LE STANDARD, le 26 février 2024. Le bureau exécutif du Front Unifié des Transporteurs et Travailleurs d’Haïti ne tarit pas dans ses démarches visant la mise en liberté de Willio Datus JOACHIM. Dans un communiqué de presse daté du dimanche 25 février, la structure syndicale ( FUTRA) crie à l’arbitraire et exige la libération du président de la Fédération des transporteurs de l’Artibonite. Il en a profité pour critiquer ouvertement le comportement arbitraire du juge instructeur, Wilence Derival, qui a ordonné l’arrestation du syndicaliste.
À en croire la structure syndicale, Willio Datus JOACHIM plaidait une action en Habeas Corpus quand deux policiers ont procédé à son arrestation avec un mandat d’amener daté du 30 octobre 2023. Dans lequel il est accusé d’outrage et diffamation. Alors que l’avocat n’a jamais été invité dans le cadre de ce dossier, a précisé le communiqué.

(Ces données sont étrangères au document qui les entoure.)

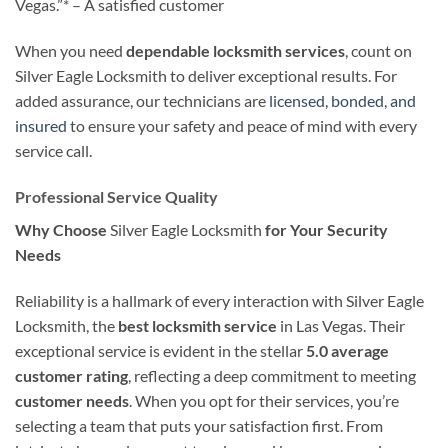
Vegas.”* – A satisfied customer
When you need
dependable locksmith services
, count on
Silver Eagle Locksmith to deliver exceptional results. For
added assurance, our technicians are
licensed, bonded, and
insured
to ensure your safety and peace of mind with every
service call.
Professional Service Quality
Why Choose
Silver Eagle Locksmith
for Your Security
Needs
Reliability is a hallmark of every interaction with Silver Eagle
Locksmith, the
best locksmith service
in Las Vegas. Their
exceptional service is evident in the stellar
5.0 average
customer rating
, reflecting a deep commitment to meeting
customer needs
. When you opt for their services, you’re
selecting a team that puts your satisfaction first. From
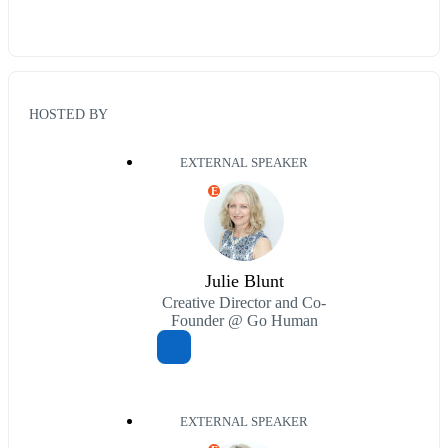
HOSTED BY
EXTERNAL SPEAKER
E
Julie Blunt
Creative Director and Co-
Founder @ Go Human
EXTERNAL SPEAKER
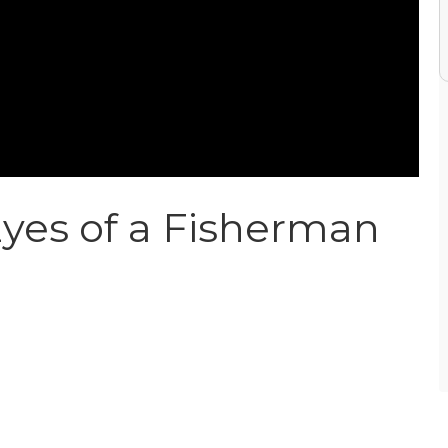
yes of a Fisherman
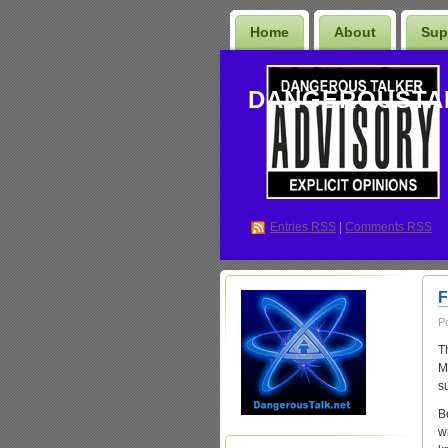
Home
About
Sup
DANGEROUSTA
Entries
RSS
|
Comments RSS
F
P
T
M
su
B
wr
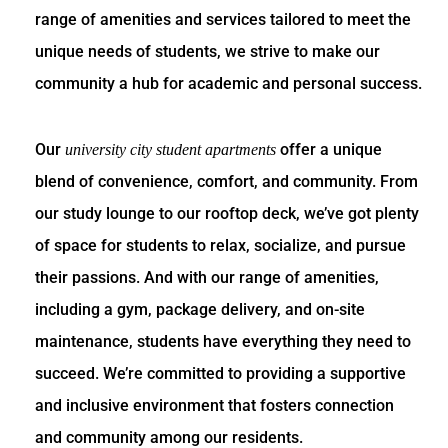
range of amenities and services tailored to meet the
unique needs of students, we strive to make our
community a hub for academic and personal success.
Our
offer a unique
university city student apartments
blend of convenience, comfort, and community. From
our study lounge to our rooftop deck, we’ve got plenty
of space for students to relax, socialize, and pursue
their passions. And with our range of amenities,
including a gym, package delivery, and on-site
maintenance, students have everything they need to
succeed. We’re committed to providing a supportive
and inclusive environment that fosters connection
and community among our residents.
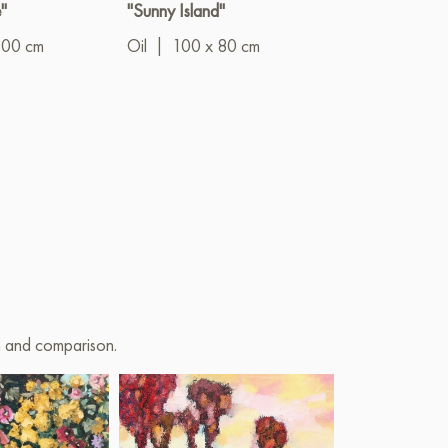
"
"Sunny Island"
"In the azure li
the olive cool
100 cm
Oil
|
100 x 80 cm
Oil
|
60 x 8
on and comparison.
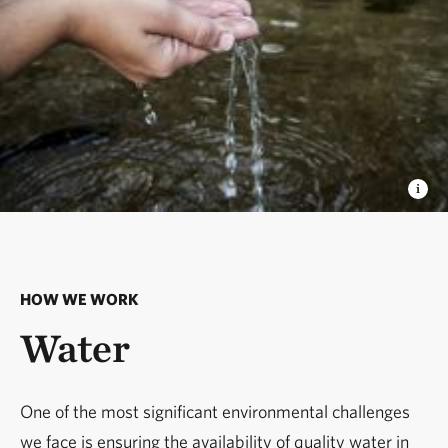
HOW WE WORK
Water
One of the most significant environmental challenges
we face is ensuring the availability of quality water in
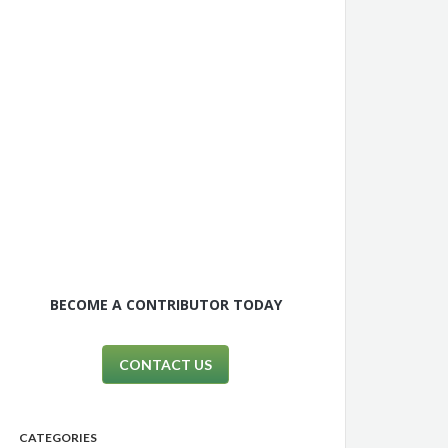
BECOME A CONTRIBUTOR TODAY
CONTACT US
CATEGORIES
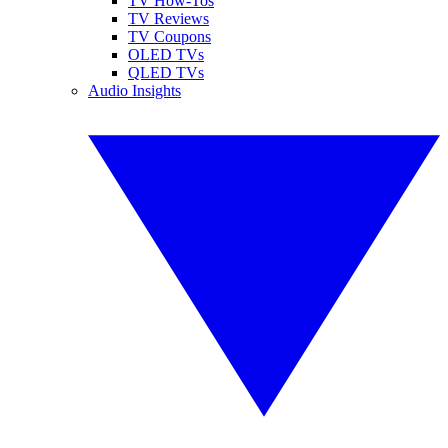
TV How-Tos
TV Reviews
TV Coupons
OLED TVs
QLED TVs
Audio Insights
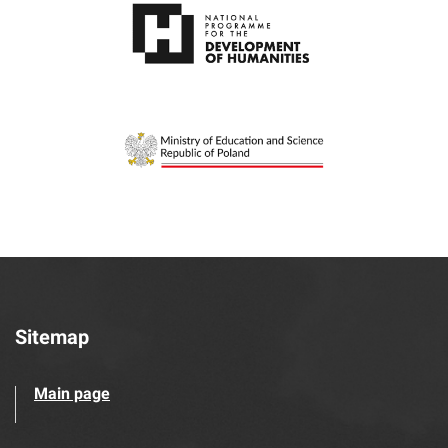
Sitemap
Main page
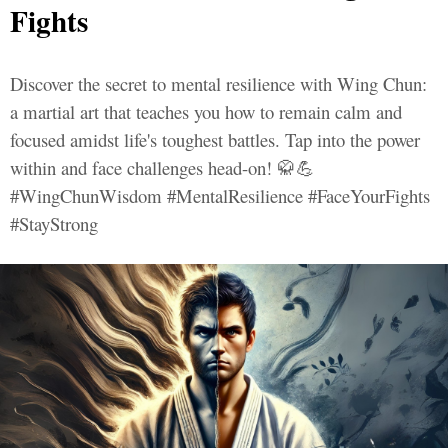
Fights
Discover the secret to mental resilience with Wing Chun:
a martial art that teaches you how to remain calm and
focused amidst life's toughest battles. Tap into the power
within and face challenges head-on! 🥋💪
#WingChunWisdom #MentalResilience #FaceYourFights
#StayStrong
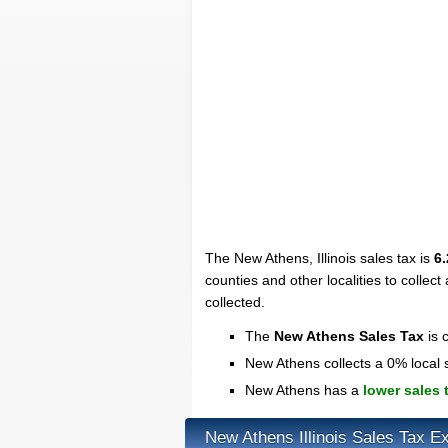
The New Athens, Illinois sales tax is
6
counties and other localities to collect 
collected.
The
New Athens Sales Tax
is 
New Athens collects a 0% local 
New Athens has a
lower sales 
New Athens Illinois Sales Tax E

«Jij enstriksyon kontinye nan zak abitrè l la kote li pa men m tande Me JOACHIM, li jis voye yon manda depo tout swit aprè arestasyon ilegal la », a écrit le bureau du FUTRA arguant que depuis son arrestation, l’avocat militant ne s’est toujours pas présenté devant son juge naturel pour répondre aux accusations portées à son encontre.
Fort de tout ça, à compter de la date du communiqué, le Front Unifié des transporteurs et travailleurs d’Haïti, ( FUTRA) donne un ultimatum de 72 heures au parquet des Gonaïves pour libérer l’homme de droit jeté en prison. Le cas contraire, il envisage d’entreprendre une série de mobilisation pacifiquement jusqu’à ce que le responsable de la Fédération des transporteurs de l’Artibonite (FTA) recouvre sa liberté, a conclu la note portant la signature de Montès JOSEPH
Coordonnateur Général du FUTRA.
Il faut rappeler que maître Willio Datus JOACHIM a été appréhendé, le jeudi 22 février 2024 au parquet des Gonaïves. Une arrestation jugée illégale et arbitraire par ses partisans.